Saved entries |

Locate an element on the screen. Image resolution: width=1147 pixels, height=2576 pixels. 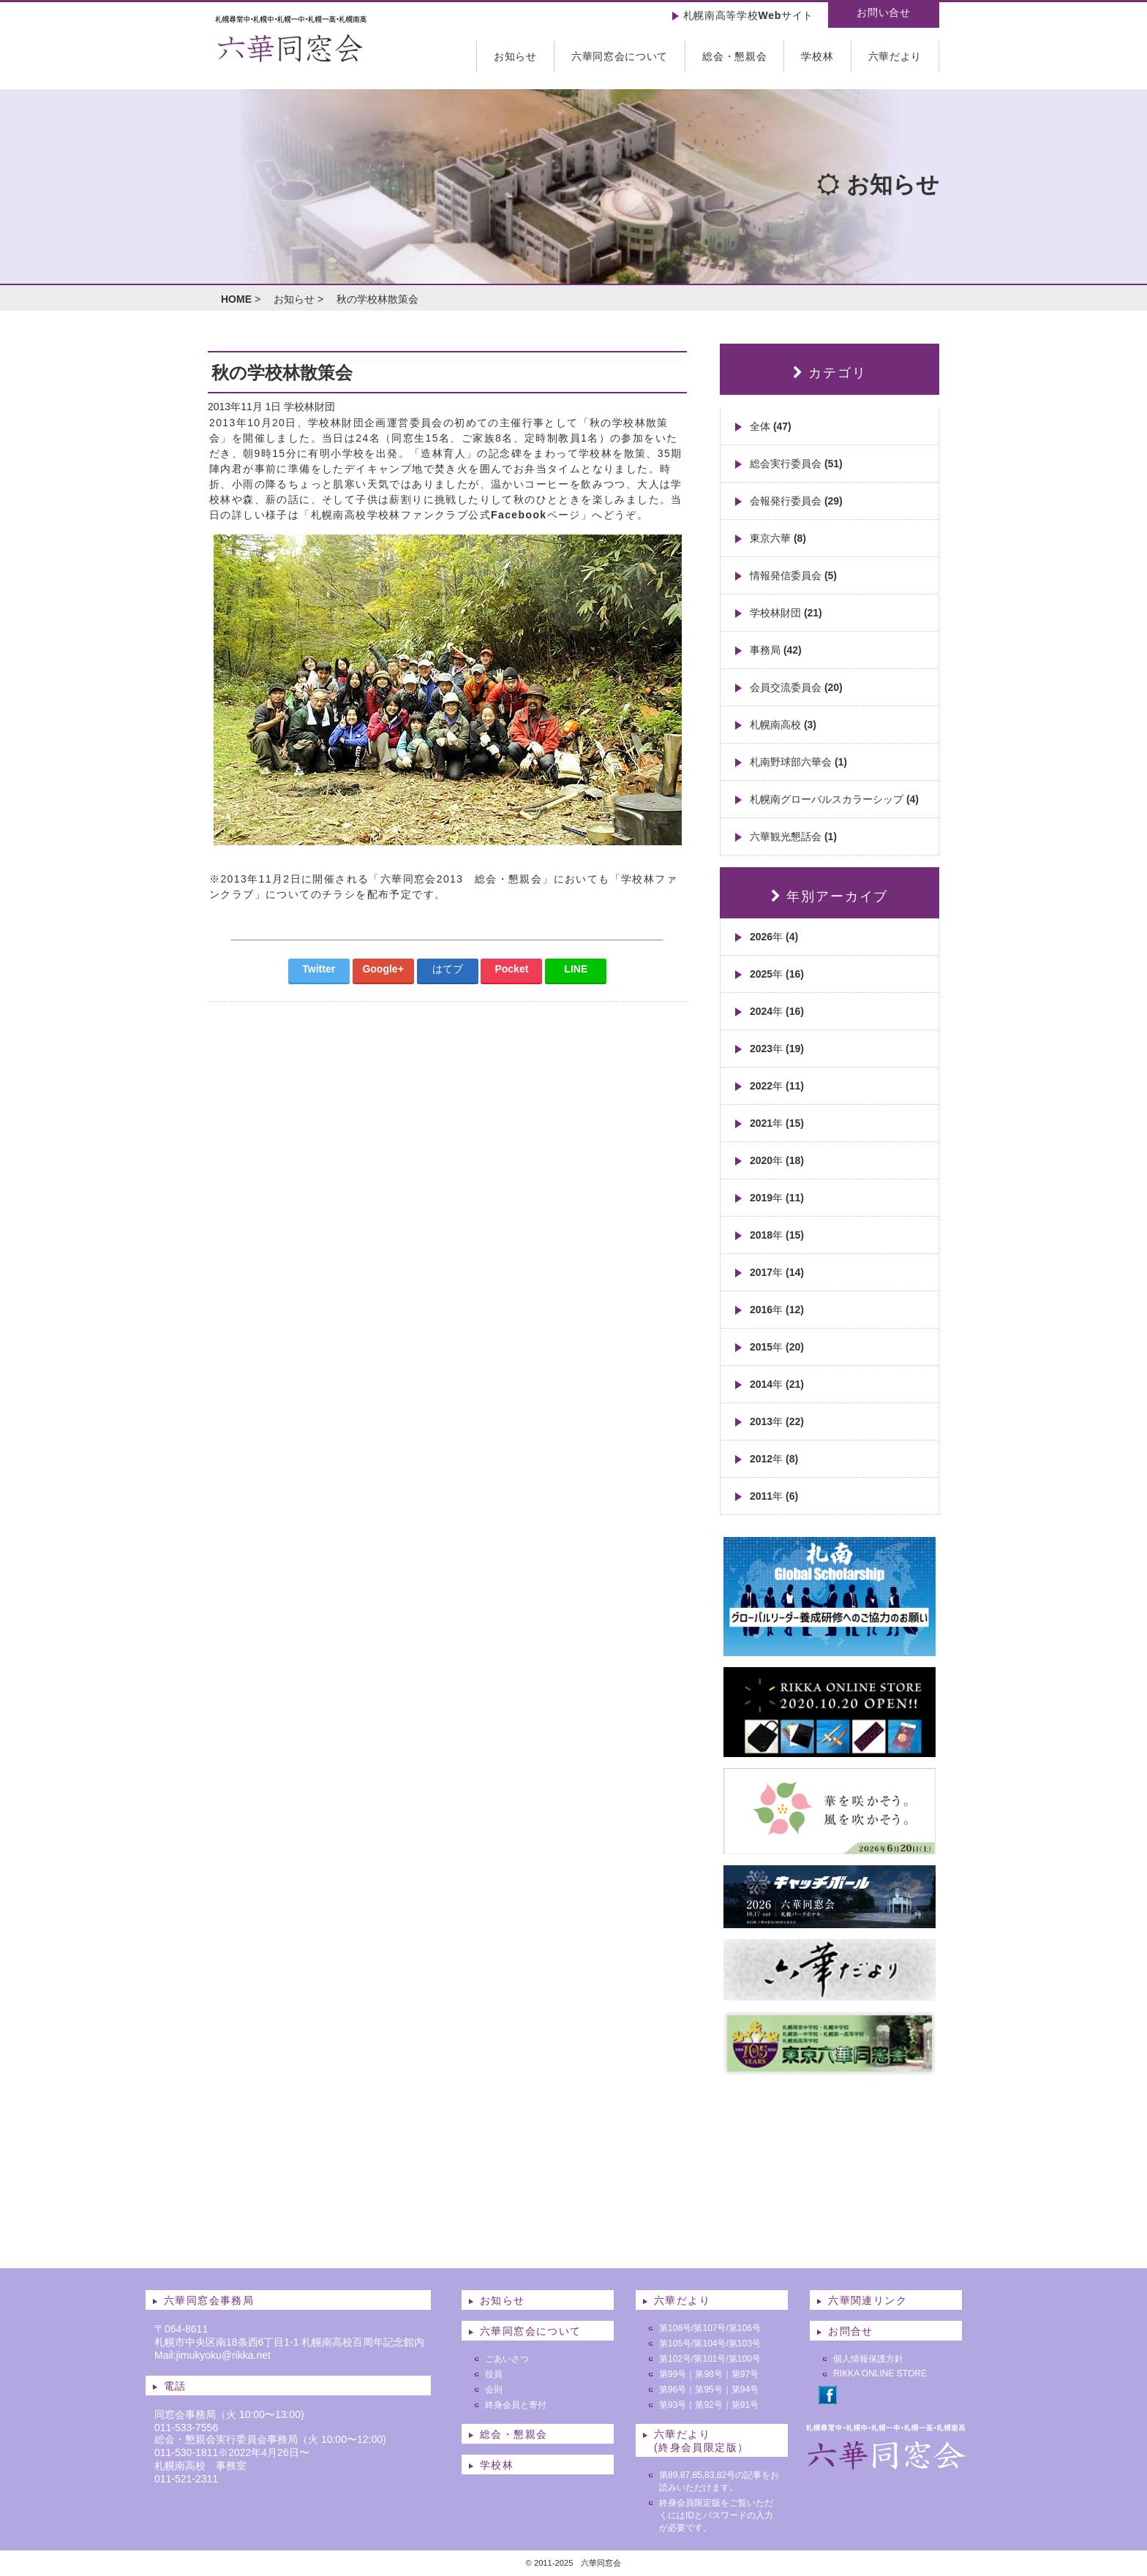
第99号 is located at coordinates (672, 2374).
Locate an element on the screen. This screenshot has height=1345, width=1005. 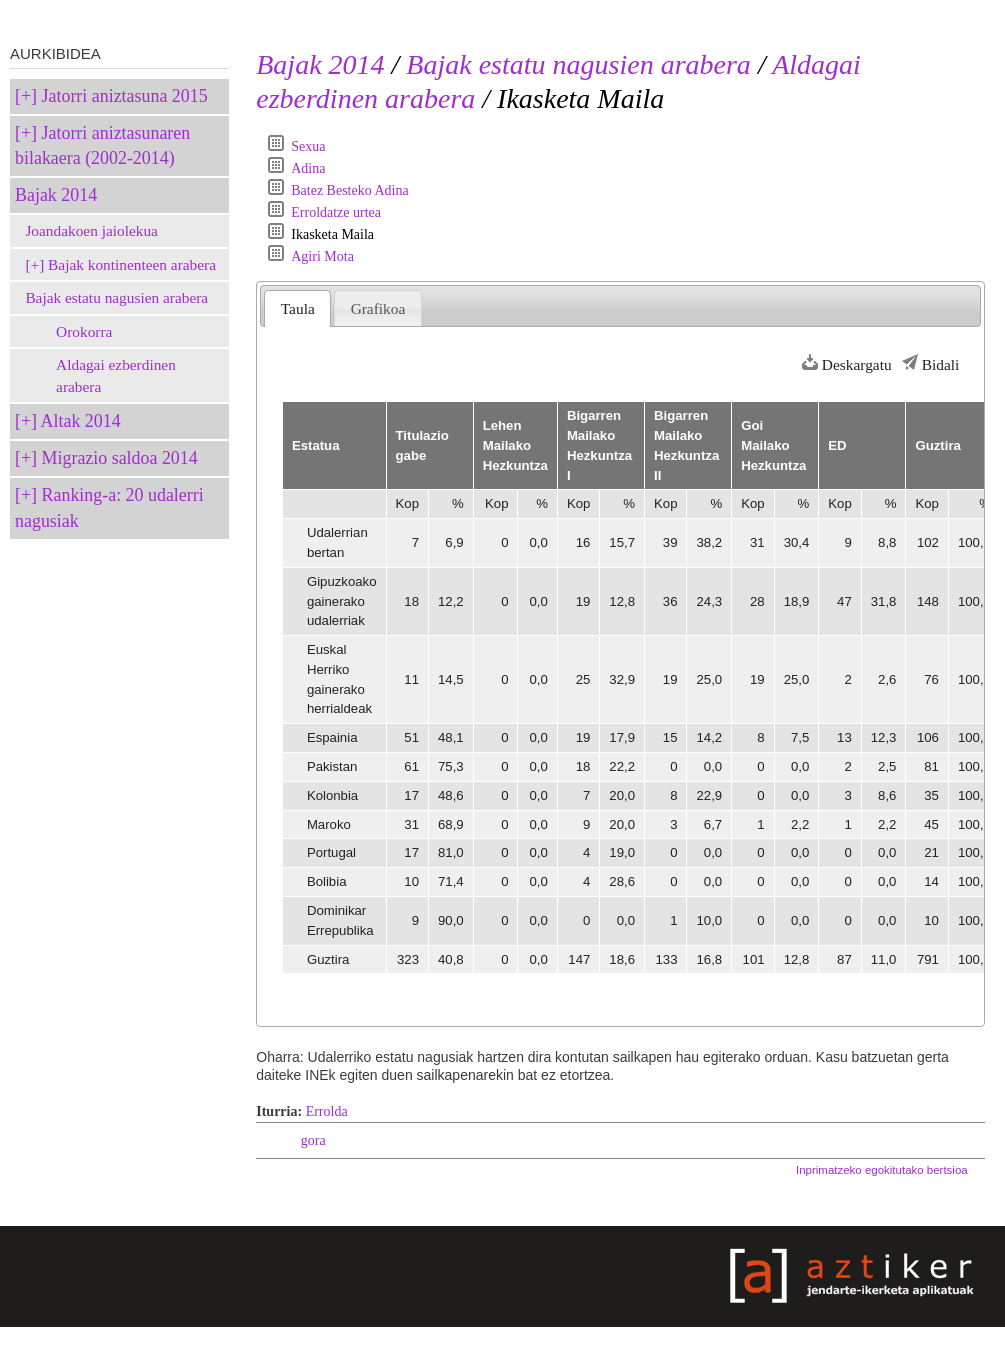
Deskargatu is located at coordinates (857, 364).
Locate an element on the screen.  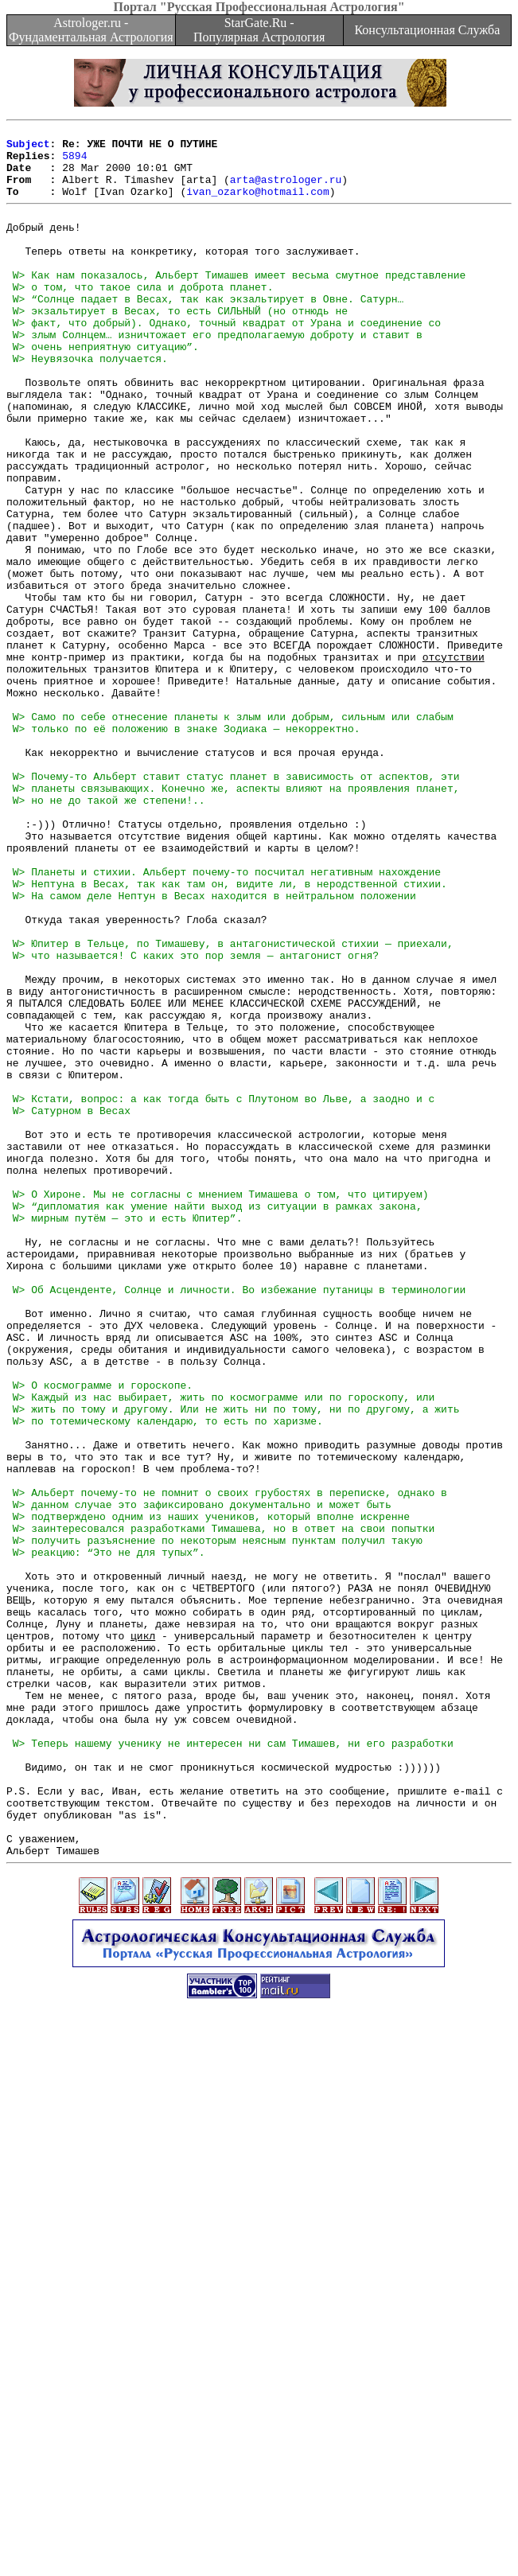
arta@astrologer.ru is located at coordinates (285, 191).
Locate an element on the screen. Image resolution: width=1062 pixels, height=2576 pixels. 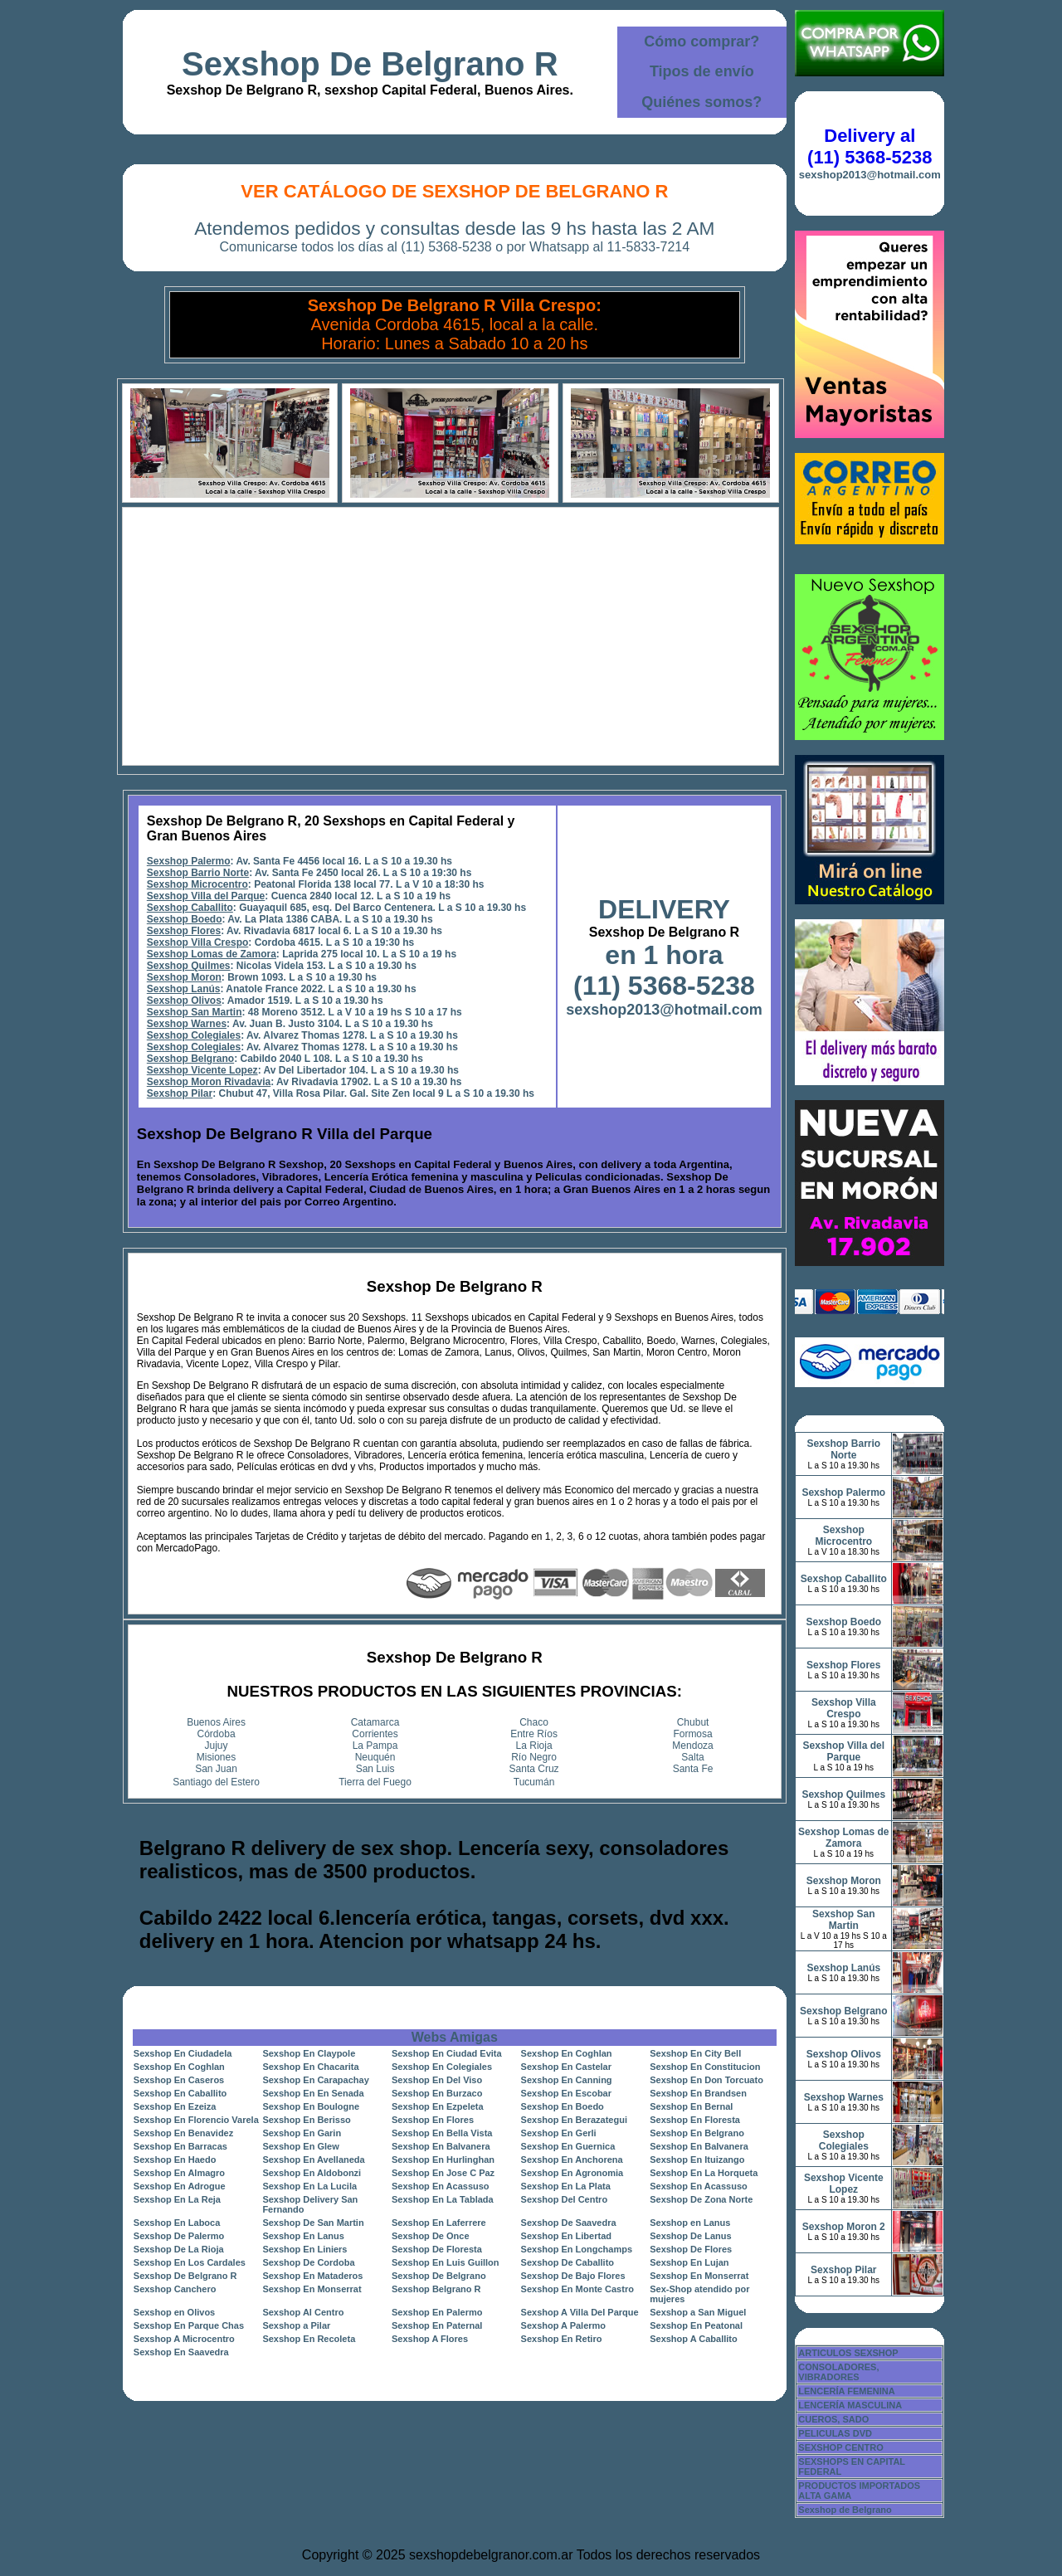
Sexshop Olivos is located at coordinates (184, 1000).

Brief |
Leave out the pictures, and write out all the remaining data above exactly.

Output for this task |
Locate an element on the screen. Image resolution: width=1147 pixels, height=2576 pixels. 
第99号 is located at coordinates (672, 2374).
Locate an element on the screen. This screenshot has height=1345, width=1005. 
Deskargatu is located at coordinates (857, 364).
Locate an element on the screen.  
arta@astrologer.ru is located at coordinates (285, 191).
Locate an element on the screen. Image resolution: width=1062 pixels, height=2576 pixels. 
Sexshop Olivos is located at coordinates (184, 1000).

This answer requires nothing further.